Posted: Tuesday, February 16th, 2016. 4:31 p.m. CST
By BBN Staff: Prime Minister Dean Barrow, who has been at the helm of the ‘de-risking’ issue in the region, again addressed the issue and sounded the alarm for dealing with the matter urgently, in front of his colleagues at the 27th Inter-Sessional Meeting of the Conference of Heads of Government of CARICOM in Placencia.
The threats to the region’s banking sector via the trend of de-risking could have “cataclysmic ramifications” for the Caribbean, and a “relentless” campaign must be waged against it, Barrow, who also serves as Chairman of CARICOM, warned on Monday.
During his opening address Barrow focused much of his remarks on the issue, highlighting what it means for countries in the region.
The matter is a key agenda item of the two-day summit, and a meeting of Finance Ministers was held earlier on Monday to craft a regional response. A Committee of Ministers of Finance on Correspondent Banking, chaired by Antigua and Barbuda’s Prime Minister and Minister of Finance Gaston Browne will lead the response to this issue.
The Committee is supported by leading Regional institutions including the Committee of Central Bank Governors (CCBG), the Caribbean Association of Banks (CAB) and the Caribbean Financial Action Task Force (CFATF).
Barrow briefed his colleagues on his recent visit to Washington D.C. where he met with bank regulators who assured him the de-risking is not a result of poor anti-money laundering/counter terrorism financing (AML/CTF) efforts.
But while he reported receiving sympathy, he pointed out that regulators have provided only an undertaking to indicate to their banks that Regional jurisdictions “have done and are doing everything we can to be fully AML/CFT compliant; and that there was therefore, in principle, no objection to those banks doing business with us”. The US regulators, he added, placed the matter squarely at the feet of sovereign US banks.
One of the suggestions Prime Minister Barrow put forward for consideration on Monday evening, was for respective country banks to get together across jurisdictions and, as a bloc, approach target banks in the United States for pooled correspondent services. It is his view that the region should be able to leverage the critical mass needed to make its business volume worthwhile in terms of risk/reward equation.

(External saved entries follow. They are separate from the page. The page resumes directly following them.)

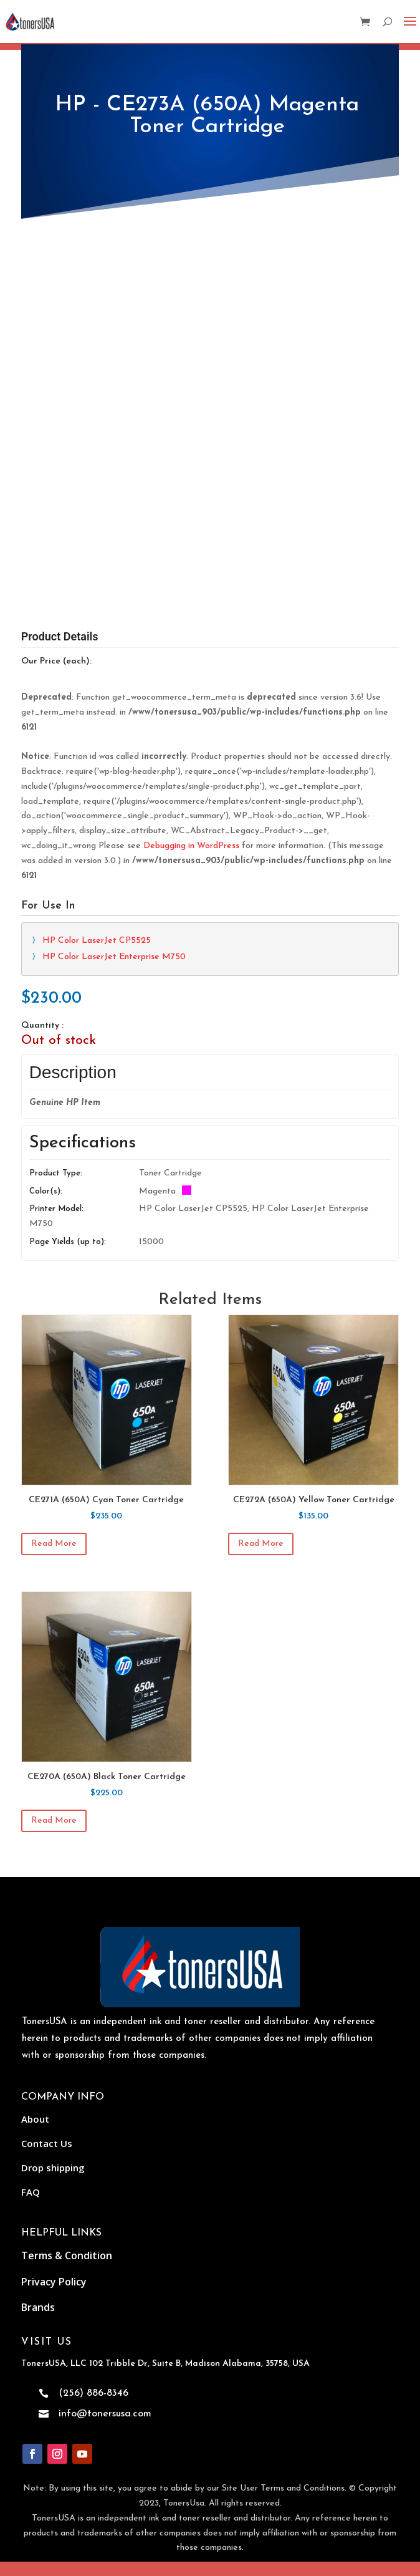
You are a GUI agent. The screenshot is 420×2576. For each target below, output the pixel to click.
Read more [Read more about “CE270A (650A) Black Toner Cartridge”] (54, 1820)
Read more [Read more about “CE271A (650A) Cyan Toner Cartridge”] (54, 1543)
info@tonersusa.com (105, 2414)
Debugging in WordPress (191, 846)
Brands (38, 2307)
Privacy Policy (54, 2282)
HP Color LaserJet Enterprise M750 (114, 957)
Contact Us (46, 2143)
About (35, 2119)
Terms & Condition (66, 2255)
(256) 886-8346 (93, 2393)
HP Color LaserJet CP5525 (96, 940)
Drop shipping (53, 2167)
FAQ (30, 2192)
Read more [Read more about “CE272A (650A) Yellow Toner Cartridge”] (261, 1543)
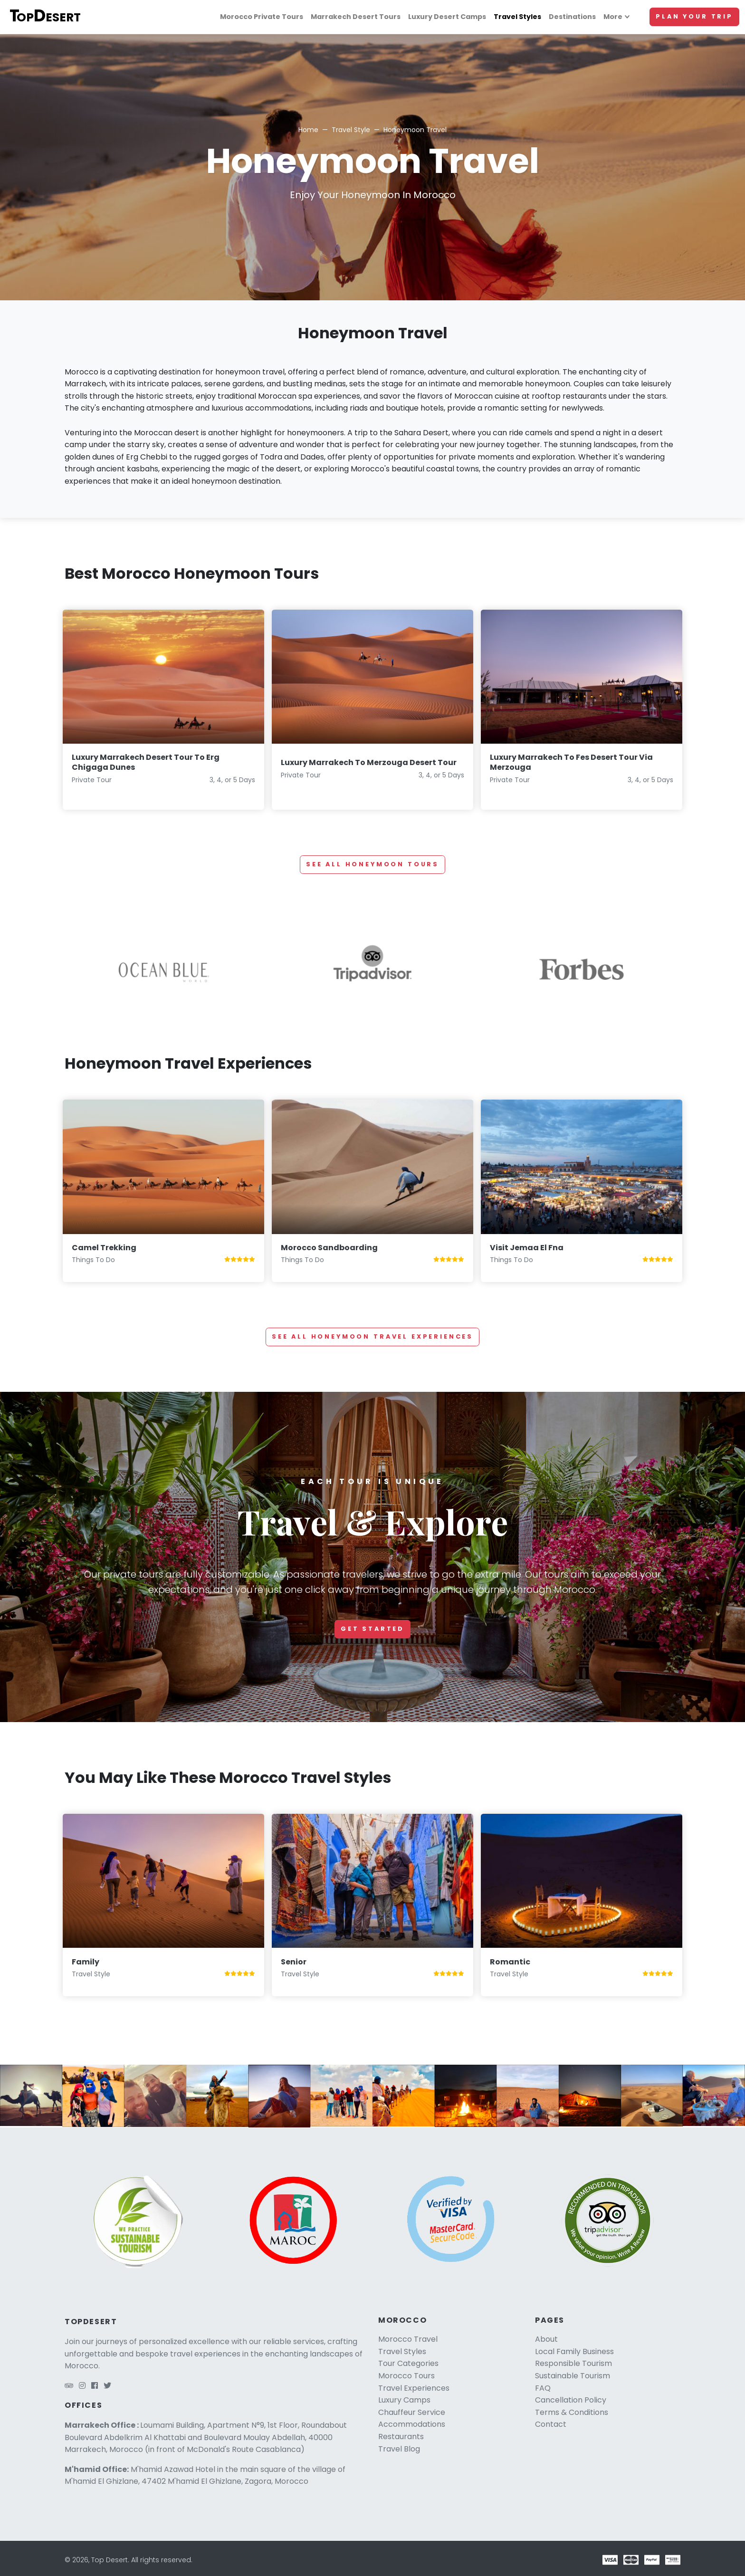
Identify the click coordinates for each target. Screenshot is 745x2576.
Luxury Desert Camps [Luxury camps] (447, 16)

“Meantime our campaign, and I speak now of CARICOM, continues. And it cannot be other than relentless in the face of the possible correspondent banking Armageddon that we face. It is therefore a matter that looms extremely large on our agenda over the next two days, and has already been the subject of a dedicated Finance Ministers meeting this morning,” he told the ceremony.
CARICOM Secretary-General, Ambassador Irwin LaRocque, who made remarks at the ceremony, also addressed the correspondent banking relationship issue and referred to it as an immediate existential threat. The Caribbean, he pointed out, was “unarguably one of those most adversely affected by these de-risking strategies and our people have already begun to feel the consequences of such arbitrary decisions”. He sought collective action to deal with matter.